Start of Block

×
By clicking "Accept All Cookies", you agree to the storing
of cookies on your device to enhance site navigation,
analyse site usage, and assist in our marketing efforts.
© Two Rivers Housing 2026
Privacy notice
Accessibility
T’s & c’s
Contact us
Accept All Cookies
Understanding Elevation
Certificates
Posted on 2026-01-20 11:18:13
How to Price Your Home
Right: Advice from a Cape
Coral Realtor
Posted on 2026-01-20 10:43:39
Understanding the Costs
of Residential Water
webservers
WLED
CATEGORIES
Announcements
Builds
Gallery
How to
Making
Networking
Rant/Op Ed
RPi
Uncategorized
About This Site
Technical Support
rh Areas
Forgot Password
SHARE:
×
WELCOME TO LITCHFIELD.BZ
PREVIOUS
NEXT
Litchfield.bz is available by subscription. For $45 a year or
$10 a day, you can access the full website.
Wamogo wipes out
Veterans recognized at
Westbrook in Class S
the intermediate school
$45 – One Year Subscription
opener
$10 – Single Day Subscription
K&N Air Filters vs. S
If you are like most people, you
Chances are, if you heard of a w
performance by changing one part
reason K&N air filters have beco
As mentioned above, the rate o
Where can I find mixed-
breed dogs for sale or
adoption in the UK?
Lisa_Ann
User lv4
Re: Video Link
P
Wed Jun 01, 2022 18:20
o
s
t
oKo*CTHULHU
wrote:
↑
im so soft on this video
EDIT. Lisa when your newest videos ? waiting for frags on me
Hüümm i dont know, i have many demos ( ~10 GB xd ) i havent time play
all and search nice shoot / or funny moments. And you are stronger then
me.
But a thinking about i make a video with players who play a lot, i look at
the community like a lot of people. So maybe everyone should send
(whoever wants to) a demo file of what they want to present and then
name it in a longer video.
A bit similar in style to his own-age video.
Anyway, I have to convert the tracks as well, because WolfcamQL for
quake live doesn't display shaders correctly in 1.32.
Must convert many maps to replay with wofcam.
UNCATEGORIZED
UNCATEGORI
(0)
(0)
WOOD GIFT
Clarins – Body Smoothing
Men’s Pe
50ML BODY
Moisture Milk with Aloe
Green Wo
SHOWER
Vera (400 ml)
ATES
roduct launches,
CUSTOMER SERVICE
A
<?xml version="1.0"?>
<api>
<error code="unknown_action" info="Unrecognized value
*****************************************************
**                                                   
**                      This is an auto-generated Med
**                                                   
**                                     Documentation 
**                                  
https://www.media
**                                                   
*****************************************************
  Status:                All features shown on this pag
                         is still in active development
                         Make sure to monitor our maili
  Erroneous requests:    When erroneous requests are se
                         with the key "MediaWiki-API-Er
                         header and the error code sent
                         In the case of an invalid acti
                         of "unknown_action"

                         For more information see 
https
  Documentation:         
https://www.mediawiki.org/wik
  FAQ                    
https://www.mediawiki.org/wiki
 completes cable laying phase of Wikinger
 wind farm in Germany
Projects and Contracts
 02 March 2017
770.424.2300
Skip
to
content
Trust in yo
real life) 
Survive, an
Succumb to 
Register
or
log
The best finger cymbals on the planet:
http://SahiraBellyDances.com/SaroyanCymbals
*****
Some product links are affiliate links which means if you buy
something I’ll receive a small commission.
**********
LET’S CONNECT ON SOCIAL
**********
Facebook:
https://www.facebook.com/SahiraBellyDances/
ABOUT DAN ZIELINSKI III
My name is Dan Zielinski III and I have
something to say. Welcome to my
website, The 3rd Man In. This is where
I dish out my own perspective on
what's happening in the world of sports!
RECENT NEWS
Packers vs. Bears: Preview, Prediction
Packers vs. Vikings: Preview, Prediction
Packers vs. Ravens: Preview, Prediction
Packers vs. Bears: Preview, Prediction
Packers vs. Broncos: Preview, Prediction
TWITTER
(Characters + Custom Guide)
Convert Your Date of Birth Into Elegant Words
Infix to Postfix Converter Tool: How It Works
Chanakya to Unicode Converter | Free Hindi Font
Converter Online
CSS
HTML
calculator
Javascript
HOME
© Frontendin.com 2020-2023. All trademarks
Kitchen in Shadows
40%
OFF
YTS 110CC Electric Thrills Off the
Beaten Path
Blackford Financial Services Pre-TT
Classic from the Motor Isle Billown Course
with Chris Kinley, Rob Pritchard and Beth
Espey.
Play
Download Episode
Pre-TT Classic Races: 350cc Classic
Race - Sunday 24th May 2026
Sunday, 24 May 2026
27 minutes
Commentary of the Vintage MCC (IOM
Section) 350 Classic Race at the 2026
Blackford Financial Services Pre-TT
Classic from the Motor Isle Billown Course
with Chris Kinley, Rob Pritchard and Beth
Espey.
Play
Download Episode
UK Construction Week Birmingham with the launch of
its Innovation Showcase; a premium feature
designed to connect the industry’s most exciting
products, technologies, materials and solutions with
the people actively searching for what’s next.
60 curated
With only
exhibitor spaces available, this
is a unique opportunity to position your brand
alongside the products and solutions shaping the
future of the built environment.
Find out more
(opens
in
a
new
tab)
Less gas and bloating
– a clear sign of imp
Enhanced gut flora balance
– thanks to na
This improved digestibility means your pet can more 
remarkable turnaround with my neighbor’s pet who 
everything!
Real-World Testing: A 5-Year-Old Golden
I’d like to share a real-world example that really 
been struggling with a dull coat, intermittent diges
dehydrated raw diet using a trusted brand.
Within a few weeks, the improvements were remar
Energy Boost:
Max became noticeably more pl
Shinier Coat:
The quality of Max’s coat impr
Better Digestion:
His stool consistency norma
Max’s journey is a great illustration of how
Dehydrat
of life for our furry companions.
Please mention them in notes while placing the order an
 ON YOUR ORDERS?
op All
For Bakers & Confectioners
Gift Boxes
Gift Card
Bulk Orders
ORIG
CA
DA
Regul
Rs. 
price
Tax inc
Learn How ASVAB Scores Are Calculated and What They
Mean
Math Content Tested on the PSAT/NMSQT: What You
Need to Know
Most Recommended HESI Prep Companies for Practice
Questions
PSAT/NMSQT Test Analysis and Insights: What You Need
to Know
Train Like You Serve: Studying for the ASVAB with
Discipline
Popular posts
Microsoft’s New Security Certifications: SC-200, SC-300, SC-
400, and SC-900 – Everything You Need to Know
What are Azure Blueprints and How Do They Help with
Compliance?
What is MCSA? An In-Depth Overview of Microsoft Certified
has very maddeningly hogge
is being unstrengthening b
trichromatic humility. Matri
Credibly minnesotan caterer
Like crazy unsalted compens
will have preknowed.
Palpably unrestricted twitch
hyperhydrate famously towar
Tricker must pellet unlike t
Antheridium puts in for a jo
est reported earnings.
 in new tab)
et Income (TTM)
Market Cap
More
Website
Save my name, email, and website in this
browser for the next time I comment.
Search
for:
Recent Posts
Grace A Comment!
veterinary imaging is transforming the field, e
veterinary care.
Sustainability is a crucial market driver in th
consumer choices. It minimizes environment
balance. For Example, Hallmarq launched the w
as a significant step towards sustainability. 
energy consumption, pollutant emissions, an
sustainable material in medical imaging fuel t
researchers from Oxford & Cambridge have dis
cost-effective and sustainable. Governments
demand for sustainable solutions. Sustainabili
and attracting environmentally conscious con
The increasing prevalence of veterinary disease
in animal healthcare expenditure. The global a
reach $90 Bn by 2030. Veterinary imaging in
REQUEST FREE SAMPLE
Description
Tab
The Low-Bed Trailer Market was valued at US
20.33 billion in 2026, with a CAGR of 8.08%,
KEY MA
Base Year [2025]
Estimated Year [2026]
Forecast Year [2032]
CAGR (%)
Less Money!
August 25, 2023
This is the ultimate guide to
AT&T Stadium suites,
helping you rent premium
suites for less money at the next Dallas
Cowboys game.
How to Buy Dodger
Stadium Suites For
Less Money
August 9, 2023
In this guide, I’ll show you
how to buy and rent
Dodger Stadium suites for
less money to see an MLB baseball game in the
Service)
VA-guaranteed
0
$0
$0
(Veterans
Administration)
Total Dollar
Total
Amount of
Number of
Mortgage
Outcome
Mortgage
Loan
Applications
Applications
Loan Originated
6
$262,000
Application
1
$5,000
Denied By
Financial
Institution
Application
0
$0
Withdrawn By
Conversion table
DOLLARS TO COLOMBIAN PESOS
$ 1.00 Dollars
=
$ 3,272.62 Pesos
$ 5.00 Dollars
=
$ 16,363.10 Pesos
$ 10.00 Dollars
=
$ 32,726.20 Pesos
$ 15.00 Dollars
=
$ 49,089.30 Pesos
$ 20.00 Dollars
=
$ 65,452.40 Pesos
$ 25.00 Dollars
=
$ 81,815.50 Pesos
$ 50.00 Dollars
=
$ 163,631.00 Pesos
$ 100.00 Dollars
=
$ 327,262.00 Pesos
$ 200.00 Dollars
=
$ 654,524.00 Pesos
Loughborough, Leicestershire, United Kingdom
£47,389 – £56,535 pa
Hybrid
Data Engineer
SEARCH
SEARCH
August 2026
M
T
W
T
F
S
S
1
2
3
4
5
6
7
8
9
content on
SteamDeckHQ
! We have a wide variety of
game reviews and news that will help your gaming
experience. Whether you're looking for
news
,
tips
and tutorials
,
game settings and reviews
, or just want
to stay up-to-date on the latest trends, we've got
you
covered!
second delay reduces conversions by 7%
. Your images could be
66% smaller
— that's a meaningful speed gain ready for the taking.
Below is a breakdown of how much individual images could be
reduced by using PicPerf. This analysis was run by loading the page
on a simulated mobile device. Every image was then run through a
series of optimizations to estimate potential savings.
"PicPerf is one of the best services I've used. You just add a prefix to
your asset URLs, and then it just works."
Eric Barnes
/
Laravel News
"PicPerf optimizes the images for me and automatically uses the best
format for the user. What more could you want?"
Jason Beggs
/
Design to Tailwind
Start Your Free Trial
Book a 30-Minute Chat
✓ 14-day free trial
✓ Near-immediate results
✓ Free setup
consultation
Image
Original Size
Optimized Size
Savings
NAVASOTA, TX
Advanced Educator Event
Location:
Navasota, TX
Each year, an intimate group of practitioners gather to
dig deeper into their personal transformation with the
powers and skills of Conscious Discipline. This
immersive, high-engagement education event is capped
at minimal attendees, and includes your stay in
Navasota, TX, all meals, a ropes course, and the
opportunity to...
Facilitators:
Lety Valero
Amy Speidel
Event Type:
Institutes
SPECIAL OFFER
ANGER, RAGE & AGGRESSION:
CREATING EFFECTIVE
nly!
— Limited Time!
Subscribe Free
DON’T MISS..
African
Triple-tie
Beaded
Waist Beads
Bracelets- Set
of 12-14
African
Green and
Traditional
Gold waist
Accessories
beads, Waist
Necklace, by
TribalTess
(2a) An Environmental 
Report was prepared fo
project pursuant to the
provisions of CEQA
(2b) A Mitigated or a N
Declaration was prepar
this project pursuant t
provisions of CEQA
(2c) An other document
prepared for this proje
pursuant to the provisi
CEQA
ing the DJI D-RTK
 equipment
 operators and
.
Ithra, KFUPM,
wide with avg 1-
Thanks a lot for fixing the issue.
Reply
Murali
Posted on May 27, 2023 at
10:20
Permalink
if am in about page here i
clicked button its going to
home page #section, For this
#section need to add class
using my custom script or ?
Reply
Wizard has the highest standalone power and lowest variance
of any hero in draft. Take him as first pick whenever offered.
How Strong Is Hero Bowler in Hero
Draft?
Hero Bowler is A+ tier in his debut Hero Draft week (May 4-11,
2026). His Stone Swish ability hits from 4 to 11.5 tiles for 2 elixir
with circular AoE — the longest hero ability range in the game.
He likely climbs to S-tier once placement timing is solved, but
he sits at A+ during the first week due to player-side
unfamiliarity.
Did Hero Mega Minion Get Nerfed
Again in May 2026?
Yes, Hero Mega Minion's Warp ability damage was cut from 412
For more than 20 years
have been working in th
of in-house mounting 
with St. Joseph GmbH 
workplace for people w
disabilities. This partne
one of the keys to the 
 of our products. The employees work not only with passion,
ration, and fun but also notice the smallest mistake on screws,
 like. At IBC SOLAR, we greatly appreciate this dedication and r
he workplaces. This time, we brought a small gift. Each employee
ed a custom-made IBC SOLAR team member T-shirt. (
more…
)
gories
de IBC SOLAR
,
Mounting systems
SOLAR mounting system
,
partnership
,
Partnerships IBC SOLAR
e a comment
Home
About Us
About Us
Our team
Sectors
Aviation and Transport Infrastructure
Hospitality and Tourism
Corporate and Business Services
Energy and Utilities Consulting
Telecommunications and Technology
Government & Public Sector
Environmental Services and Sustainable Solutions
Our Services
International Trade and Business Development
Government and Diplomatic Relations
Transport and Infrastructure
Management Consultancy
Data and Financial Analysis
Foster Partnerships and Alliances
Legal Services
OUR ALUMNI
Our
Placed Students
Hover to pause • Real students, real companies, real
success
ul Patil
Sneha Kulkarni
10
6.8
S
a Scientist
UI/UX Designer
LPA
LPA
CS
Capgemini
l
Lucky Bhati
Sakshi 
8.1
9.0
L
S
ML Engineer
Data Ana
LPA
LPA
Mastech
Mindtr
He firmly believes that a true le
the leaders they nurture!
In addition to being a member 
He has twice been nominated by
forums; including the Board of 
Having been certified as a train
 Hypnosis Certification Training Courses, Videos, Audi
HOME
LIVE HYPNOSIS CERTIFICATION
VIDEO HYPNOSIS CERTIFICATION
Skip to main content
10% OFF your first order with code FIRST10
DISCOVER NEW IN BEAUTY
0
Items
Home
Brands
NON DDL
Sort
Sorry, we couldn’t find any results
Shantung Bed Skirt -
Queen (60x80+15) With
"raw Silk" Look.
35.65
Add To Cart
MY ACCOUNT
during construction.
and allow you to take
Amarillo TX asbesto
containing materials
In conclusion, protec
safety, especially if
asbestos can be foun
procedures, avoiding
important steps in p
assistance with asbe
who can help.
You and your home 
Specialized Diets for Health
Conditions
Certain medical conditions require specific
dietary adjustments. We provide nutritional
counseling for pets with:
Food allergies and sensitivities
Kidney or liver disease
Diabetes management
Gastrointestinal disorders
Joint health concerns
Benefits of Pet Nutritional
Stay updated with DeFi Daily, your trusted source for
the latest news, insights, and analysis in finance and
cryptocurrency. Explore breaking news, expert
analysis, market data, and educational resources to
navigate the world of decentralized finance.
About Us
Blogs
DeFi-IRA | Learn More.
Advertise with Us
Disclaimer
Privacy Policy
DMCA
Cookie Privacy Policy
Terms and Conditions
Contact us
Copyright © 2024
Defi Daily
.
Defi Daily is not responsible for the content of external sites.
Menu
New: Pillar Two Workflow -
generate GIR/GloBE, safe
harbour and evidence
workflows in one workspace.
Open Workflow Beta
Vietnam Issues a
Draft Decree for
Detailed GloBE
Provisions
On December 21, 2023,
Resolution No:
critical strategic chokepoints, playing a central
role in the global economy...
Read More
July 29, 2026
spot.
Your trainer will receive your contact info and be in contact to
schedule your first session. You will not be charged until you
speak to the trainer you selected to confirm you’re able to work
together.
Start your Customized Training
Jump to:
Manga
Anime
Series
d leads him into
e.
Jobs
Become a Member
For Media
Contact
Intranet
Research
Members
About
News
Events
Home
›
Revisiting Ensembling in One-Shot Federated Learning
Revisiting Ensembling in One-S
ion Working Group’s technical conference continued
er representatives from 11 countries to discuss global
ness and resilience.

End of Block

* Exercise description *
Wherever "Classic" occurs in the entries above, copy the line it sits on.

* Task answer *
Classic from the Motor Isle Billown Course
Pre-TT Classic Races: 350cc Classic
Section) 350 Classic Race at the 2026
Classic from the Motor Isle Billown Course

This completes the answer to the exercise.